Plot Hook: The Bottle Factory
You have acquired a treasure map leading to a long-lost Stubby D's bottling plant. Rumour claims the final production run used experimental glass formulas intended to improve shelf life. Local witches insist those bottles can amplify magical effects. Treasure hunters insist they're worth a fortune. Both groups are heading there right now.
Stitchwick
Outfitters
Tagline: If It's Worth
Making, It's Worth Mending.
Headquartered in
Halifax, Stitchwick Outfitters was a beloved Maritime clothing company operated
by generations of hardworking gnome families known for producing durable
thermal wear, stormproof coats, and practical work clothes trusted by sailors,
dockworkers, truckers, and fishers across Canada. After the Hodgepocalypse,
Stitchwick gear became synonymous with survival itself, with their enchanted
stitching techniques and obsessive repair culture allowing garments to endure
decades of hard use. Their lantern-lit workshops still supply convoy crews,
privateers, scavengers, and frontier settlements with weatherproof jackets,
reinforced thermals, and heavy wool uniforms said to outlast their owners.

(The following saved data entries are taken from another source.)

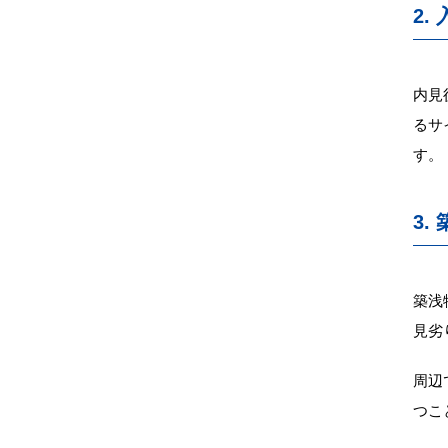
2
内見
るサ
す。
3
築浅
見劣
周辺
つこ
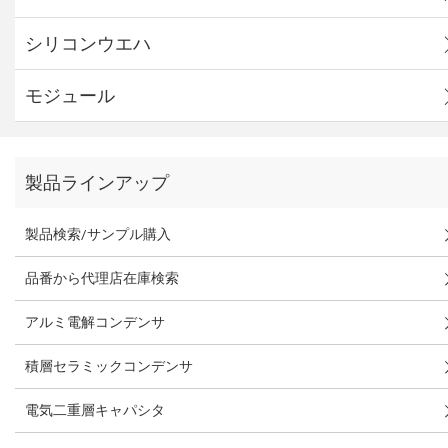
シリコンウエハ
モジュール
製品ラインアップ
製品検索/サンプル購入
品番から代理店在庫検索
アルミ電解コンデンサ
積層セラミックコンデンサ
電気二重層キャパシタ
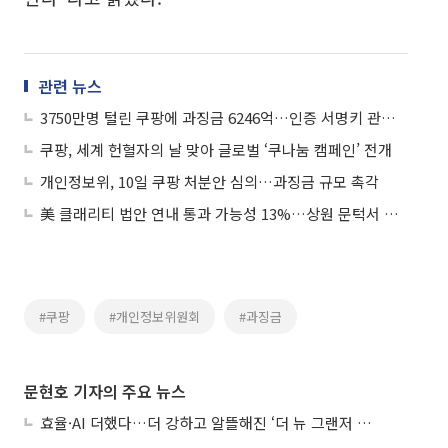
관련 뉴스
3750만명 털린 쿠팡에 과징금 6246억…인증 서명키 관리, 접근 통제 소홀
쿠팡, 세계 헌혈자의 날 맞아 글로벌 ‘쿠나눔 캠페인’ 전개
개인정보위, 10일 쿠팡 처분안 심의…과징금 규모 촉각
美 클래리티 법안 연내 통과 가능성 13%…상원 문턱서 제동
#쿠팡
#개인정보위원회
#과징금
문현호 기자의 주요 뉴스
효율·AI 더했다…더 강하고 알뜰해진 ‘더 뉴 그랜저 하이브리드’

Plot Hook: Entire shipments of Stitchwick winter gear have begun vanishing along the northern convoy routes, and desperate settlements fear someone is preparing an army capable of surviving the deadly Ghost Storm season.
Tellurian
Communications
Tagline: “Signal Is Civilization.”
Originally founded as
a modest prairie telecommunications utility before expanding into a massive
western Canadian communications conglomerate headquartered in the Pacific
Arcologies, Tellurian Communications spent decades building the fibre-optic
backbone, relay towers, and data infrastructure that once connected much of
Canada. When the Hodgepocalypse shattered civilization, the corporation
collapsed alongside the old networks, leaving behind abandoned switching
stations, buried fibre lines, orbital uplinks, and half-functioning relay
systems now scavenged by settlements, archivists, signal hunters, and
techno-mystics alike. Over time, survivors discovered that Tellurian’s fibre
infrastructure carried not only information but also strange forms of magical
resonance, allowing isolated communities to build fragile local intranets,
arcane communication grids, and experimental data rituals from the bones of the
old world.
Plot Hook: A dead Tellurian relay tower hidden deep in the Rockies suddenly reactivates and begins broadcasting messages across hundreds of kilometres despite having no visible power source. Worse still, some of the transmissions appear to be conversations from people who died during the Hodgepocalypse itself.
The Wanderstop
Tagline: You’ll
get there…eventually
WanderStop began as a proudly Albertan chain of roadside convenience stores
built to serve long-haul truckers, shift workers, and midnight wanderers who
needed gas, jerky, lottery tickets, and questionable coffee at any hour. Their
whole brand was built around the idea of constant motion—bright yellow signage,
a smiling compass mascot, and the slogan “You’ll Get There… Eventually.” Most
WanderStops offered cheap showers, a microwave shrine full of regrettable
burritos, and a rotating “Local Special” shelf that somehow always featured
expired pepperoni sticks from Red Deer. After
the world cracked open, WanderStops became sanctuaries of strange hospitality.
Plot Hook: A
WanderStop has begun giving everyone the same receipt—one that predicts
a catastrophe in 48 hours unless the PCs find “the lost compass.”